- _AIM OF THE TASK_:
Each entry below must be written out exactly, with pictures left out.

- _Recorded data_:

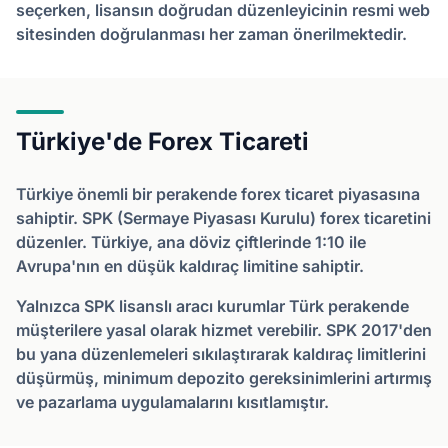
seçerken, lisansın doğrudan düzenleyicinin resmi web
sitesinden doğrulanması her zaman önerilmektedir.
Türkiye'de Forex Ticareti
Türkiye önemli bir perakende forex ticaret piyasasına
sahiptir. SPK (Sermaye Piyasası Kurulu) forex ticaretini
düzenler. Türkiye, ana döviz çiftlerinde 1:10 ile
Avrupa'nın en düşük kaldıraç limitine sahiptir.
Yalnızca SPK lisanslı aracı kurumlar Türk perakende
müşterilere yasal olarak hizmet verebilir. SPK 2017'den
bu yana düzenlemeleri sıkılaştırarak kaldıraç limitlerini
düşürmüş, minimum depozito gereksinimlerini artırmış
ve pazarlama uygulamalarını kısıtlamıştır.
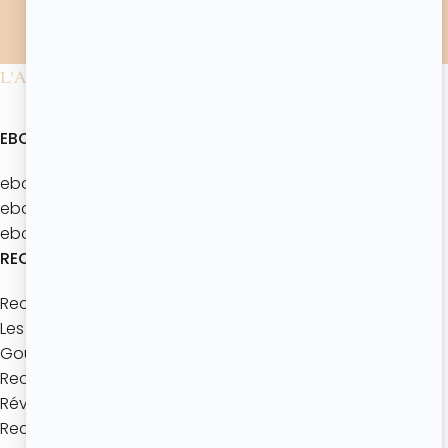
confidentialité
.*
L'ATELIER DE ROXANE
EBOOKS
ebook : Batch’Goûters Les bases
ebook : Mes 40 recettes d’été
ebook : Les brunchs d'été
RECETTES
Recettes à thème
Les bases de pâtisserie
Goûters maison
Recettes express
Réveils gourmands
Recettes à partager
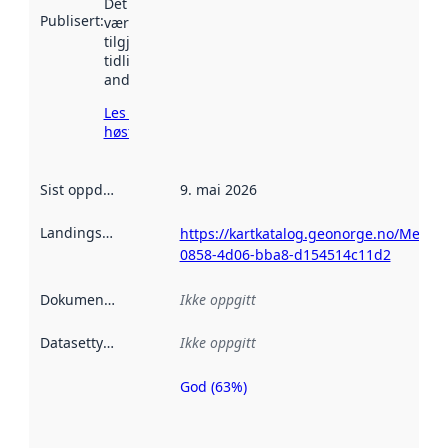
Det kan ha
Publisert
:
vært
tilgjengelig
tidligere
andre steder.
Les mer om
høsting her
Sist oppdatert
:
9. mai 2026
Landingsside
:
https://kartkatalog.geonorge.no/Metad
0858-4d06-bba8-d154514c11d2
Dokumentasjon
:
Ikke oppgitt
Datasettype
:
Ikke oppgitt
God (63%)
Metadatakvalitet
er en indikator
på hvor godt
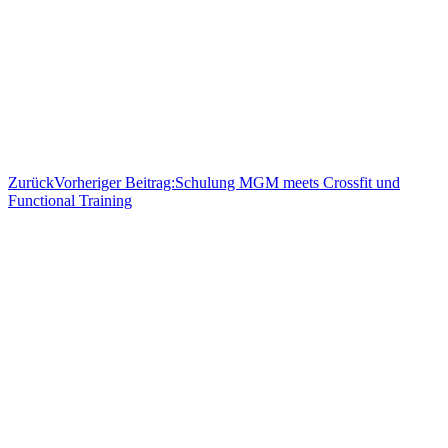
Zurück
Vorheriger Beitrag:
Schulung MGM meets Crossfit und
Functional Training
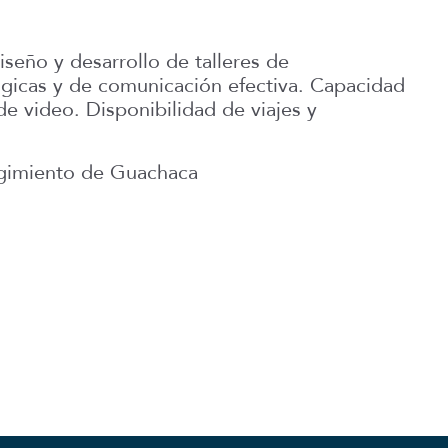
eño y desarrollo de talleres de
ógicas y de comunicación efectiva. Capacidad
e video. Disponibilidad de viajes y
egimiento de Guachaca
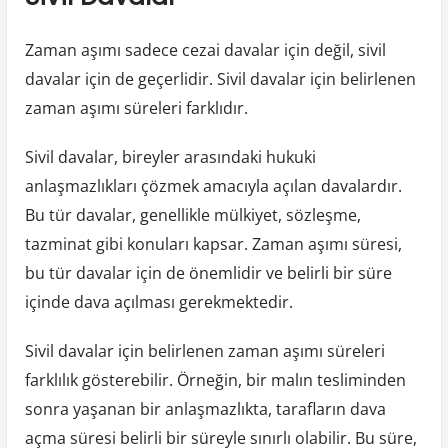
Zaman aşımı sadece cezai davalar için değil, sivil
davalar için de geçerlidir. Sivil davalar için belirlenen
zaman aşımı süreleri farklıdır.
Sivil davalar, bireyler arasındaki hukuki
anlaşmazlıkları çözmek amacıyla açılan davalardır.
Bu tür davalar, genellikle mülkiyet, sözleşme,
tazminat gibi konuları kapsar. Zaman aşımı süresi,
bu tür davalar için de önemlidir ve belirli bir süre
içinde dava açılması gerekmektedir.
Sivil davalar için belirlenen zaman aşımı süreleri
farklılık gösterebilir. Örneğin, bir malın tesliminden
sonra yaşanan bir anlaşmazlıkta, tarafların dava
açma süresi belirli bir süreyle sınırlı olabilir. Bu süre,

- _FINISHED EXERCISE_:
seçerken, lisansın doğrudan düzenleyicinin resmi web
sitesinden doğrulanması her zaman önerilmektedir.
Türkiye'de Forex Ticareti
Türkiye önemli bir perakende forex ticaret piyasasına
sahiptir. SPK (Sermaye Piyasası Kurulu) forex ticaretini
düzenler. Türkiye, ana döviz çiftlerinde 1:10 ile
Avrupa'nın en düşük kaldıraç limitine sahiptir.
Yalnızca SPK lisanslı aracı kurumlar Türk perakende
müşterilere yasal olarak hizmet verebilir. SPK 2017'den
bu yana düzenlemeleri sıkılaştırarak kaldıraç limitlerini
düşürmüş, minimum depozito gereksinimlerini artırmış
ve pazarlama uygulamalarını kısıtlamıştır.
confidentialité
.*
L'ATELIER DE ROXANE
EBOOKS
ebook : Batch’Goûters Les bases
ebook : Mes 40 recettes d’été
ebook : Les brunchs d'été
RECETTES
Recettes à thème
Les bases de pâtisserie
Goûters maison
Recettes express
Réveils gourmands
Recettes à partager
Det kan ha
Publisert
:
vært
tilgjengelig
tidligere
andre steder.
Les mer om
høsting her
Sist oppdatert
:
9. mai 2026
Landingsside
:
https://kartkatalog.geonorge.no/Metad
0858-4d06-bba8-d154514c11d2
Dokumentasjon
:
Ikke oppgitt
Datasettype
:
Ikke oppgitt
God (63%)
Metadatakvalitet
er en indikator
på hvor godt
Zurück
Vorheriger Beitrag:
Schulung MGM meets Crossfit und
Functional Training
eño y desarrollo de talleres de
ógicas y de comunicación efectiva. Capacidad
e video. Disponibilidad de viajes y
egimiento de Guachaca
Zaman aşımı sadece cezai davalar için değil, sivil
davalar için de geçerlidir. Sivil davalar için belirlenen
zaman aşımı süreleri farklıdır.
Sivil davalar, bireyler arasındaki hukuki
anlaşmazlıkları çözmek amacıyla açılan davalardır.
Bu tür davalar, genellikle mülkiyet, sözleşme,
tazminat gibi konuları kapsar. Zaman aşımı süresi,
bu tür davalar için de önemlidir ve belirli bir süre
içinde dava açılması gerekmektedir.
Sivil davalar için belirlenen zaman aşımı süreleri
farklılık gösterebilir. Örneğin, bir malın tesliminden
sonra yaşanan bir anlaşmazlıkta, tarafların dava
açma süresi belirli bir süreyle sınırlı olabilir. Bu süre,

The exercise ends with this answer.